* [WHAT IS REQUIRED] Go through the listing below and output exactly the line with "structure analysis so", the line with "Healthcare market research Netherlands", and each line between; omit the rest.

* [DATA TO PROCESS]
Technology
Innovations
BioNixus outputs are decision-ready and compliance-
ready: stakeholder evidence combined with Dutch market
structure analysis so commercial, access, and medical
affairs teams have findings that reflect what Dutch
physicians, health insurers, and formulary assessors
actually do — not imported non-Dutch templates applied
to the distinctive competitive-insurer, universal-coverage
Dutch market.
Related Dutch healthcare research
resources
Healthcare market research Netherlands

* * *

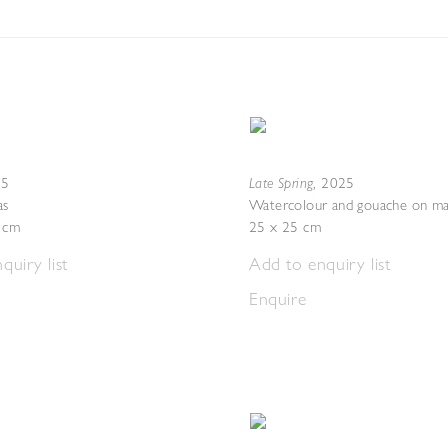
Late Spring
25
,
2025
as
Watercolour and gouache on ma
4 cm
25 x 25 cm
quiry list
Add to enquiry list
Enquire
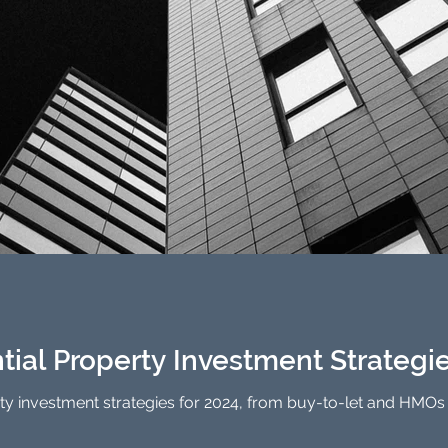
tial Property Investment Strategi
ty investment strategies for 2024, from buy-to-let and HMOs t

* [RESPONSE TO THIS EXERCISE]
structure analysis so commercial, access, and medical
affairs teams have findings that reflect what Dutch
physicians, health insurers, and formulary assessors
actually do — not imported non-Dutch templates applied
to the distinctive competitive-insurer, universal-coverage
Dutch market.
Related Dutch healthcare research
resources
Healthcare market research Netherlands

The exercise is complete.